Most M-lites (140i, 240i) come with Michelin Pilot Supersport non-RFT tyres anyway :)

6 August 2020

jer - 540i (the G30 version) has quite a nice planted, supple (and quiet) ride from the factory on MSport passive suspension, especially once you ditch the runflats and if you keep to 19's or smaller.  Steering is a bit numb and slow but not much to be done about that. Buy a 3 year old one, maybe in a dark metallic with the cream interior, give it a bit more power, (or maybe even find one in warranty with the MPPSK) and you have an anonymous but classy looking "effortless continent crusher" that gets there quicker than a B5 because it needed less fuel stops...

6 August 2020

...really sweet piece of kit. Kudos. The price for updates would be worth for me.

6 August 2020

This sounds like a great car BUT why oh why is it only in 5 door guise? These hot hatches are made for 3 door versions. Audi has made the same mistake with the S3 and RS3 and BMW has done the same with the 140. There are potential customers who rarely, if ever, need the rear seats but value the large boot space with the rear seats folded down. Also, 5 doors ruin the look of the car. It's disappointing that 3 door hatches are disappearing.

6 August 2020
B. Fallon wrote:

This sounds like a great car BUT why oh why is it only in 5 door guise? These hot hatches are made for 3 door versions. Audi has made the same mistake with the S3 and RS3 and BMW has done the same with the 140. There are potential customers who rarely, if ever, need the rear seats but value the large boot space with the rear seats folded down. Also, 5 doors ruin the look of the car. It's disappointing that 3 door hatches are disappearing.

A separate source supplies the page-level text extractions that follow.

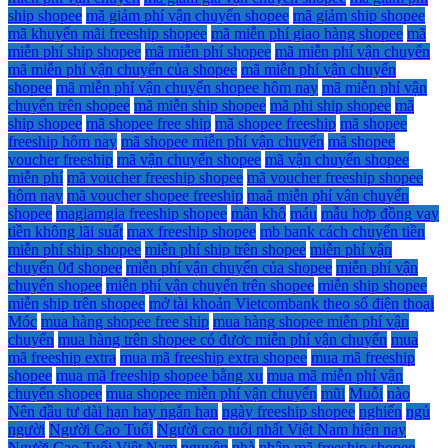
ship shopee
mã giảm phí vận chuyển shopee
mã giảm ship shopee
mã khuyến mãi freeship shopee
mã miễn phí giao hàng shopee
mã
miễn phí ship shopee
mã miễn phí shopee
mã miễn phí vận chuyển
mã miễn phí vận chuyển của shopee
mã miễn phí vận chuyển
shopee
mã miễn phí vận chuyển shopee hôm nay
mã miễn phí vận
chuyển trên shopee
mã miễn ship shopee
mã phi ship shopee
mã
ship shopee
mã shopee free ship
mã shopee freeship
mã shopee
freeship hôm nay
mã shopee miễn phí vận chuyển
mã shopee
voucher freeship
mã vận chuyển shopee
mã vận chuyển shopee
miễn phí
mã voucher freeship shopee
mã voucher freeship shopee
hôm nay
mã voucher shopee freeship
maã miễn phí vận chuyển
shopee
magiamgia freeship shopee
mận khô
máu
mẫu hợp đồng vay
tiền không lãi suất
max freeship shopee
mb bank cách chuyển tiền
miễn phí ship shopee
miễn phí ship trên shopee
miễn phí vận
chuyển 0đ shopee
miễn phí vận chuyển của shopee
miễn phí vận
chuyển shopee
miễn phí vận chuyển trên shopee
miễn ship shopee
miễn ship trên shopee
mở tài khoản Vietcombank theo số điện thoại
Móc
mua hàng shopee free ship
mua hàng shopee miễn phí vận
chuyển
mua hàng trên shopee có được miễn phí vận chuyển
mua
mã freeship extra
mua mã freeship extra shopee
mua mã freeship
shopee
mua mã freeship shopee bằng xu
mua mã miễn phí vận
chuyển shopee
mua shopee miễn phí vận chuyển
mũi
Muỗi
nào
Nên đầu tư dài hạn hay ngắn hạn
ngày freeship shopee
nghiến
ngủ
người
Người Cao Tuổi
Người cao tuổi nhất Việt Nam hiện nay
Người Cao Tuổi Việt Nam
nguyên
nhà
nhận mã freeship shopee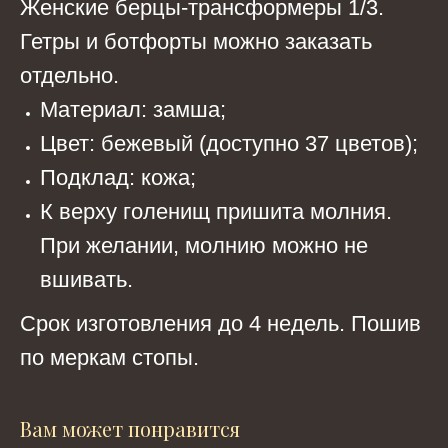
Женские берцы-трансформеры 1/3.
Гетры и ботфорты можно заказать
отдельно.
Материал: замша;
Цвет: бежевый (доступно 37 цветов);
Подклад: кожа;
К верху голенищ пришита молния.
При желании, молнию можно не
вшивать.
Срок изготовления до 4 недель. Пошив
по меркам стопы.
Вам может понравится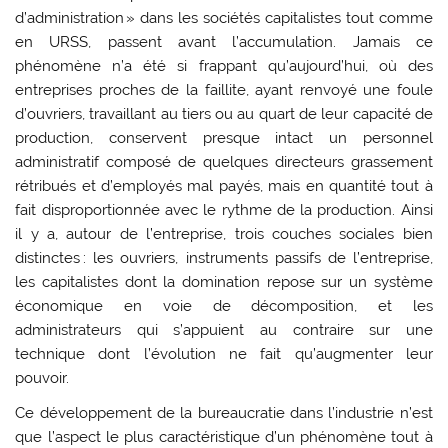
d’administration » dans les sociétés capitalistes tout comme
en URSS, passent avant l’accumulation. Jamais ce
phénomène n’a été si frappant qu’aujourd’hui, où des
entreprises proches de la faillite, ayant renvoyé une foule
d’ouvriers, travaillant au tiers ou au quart de leur capacité de
production, conservent presque intact un personnel
administratif composé de quelques directeurs grassement
rétribués et d’employés mal payés, mais en quantité tout à
fait disproportionnée avec le rythme de la production. Ainsi
il y a, autour de l’entreprise, trois couches sociales bien
distinctes : les ouvriers, instruments passifs de l’entreprise,
les capitalistes dont la domination repose sur un système
économique en voie de décomposition, et les
administrateurs qui s’appuient au contraire sur une
technique dont l’évolution ne fait qu’augmenter leur
pouvoir.
Ce développement de la bureaucratie dans l’industrie n’est
que l’aspect le plus caractéristique d’un phénomène tout à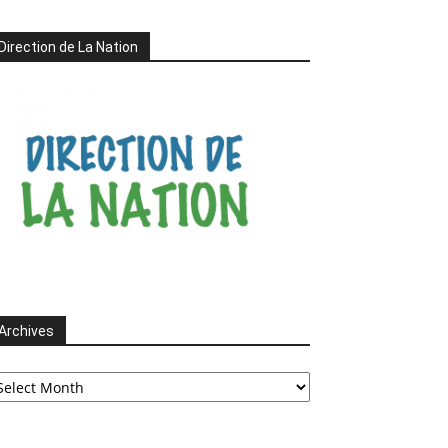
Direction de La Nation
Archives
chives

Potentially they were selling too few of these to be worth it for them, same happened to Golf GTI.

6 August 2020

I own a Birds M240i with Quaife diff and their Bilstein based B2 suspension. The kit really does transform the car as described, waaaaay better than the stock setup and I am still really happy with it. However, I reckon you can achieve the same/similar results for a LOT less cash than the numbers mentioned here. For example, the B2 suspension is not that much different to the off-the shelf- Bilstein B12 pro suspension which is less than half price at around £600....or £800 fitted. Never heard a bad word about it. A Quaife can be had for around £1900 fitted on an exchange basis. I was lucky enough to get mine for £1600 fitted on a group buy deal. As for the engine software, just go either with a tuning platform such as Bootmod3 or MHD which have fantastic off the shelf flash tunes that you can do yourself for £400 - £500.  If you really want a custom tune, go to somewhere like Litchfield or BW Chiptune who will remap the car for about the same. Add this up and you are looking at around £3k all in. This obviously doesn't include the short throw shifter but most are auto anyway.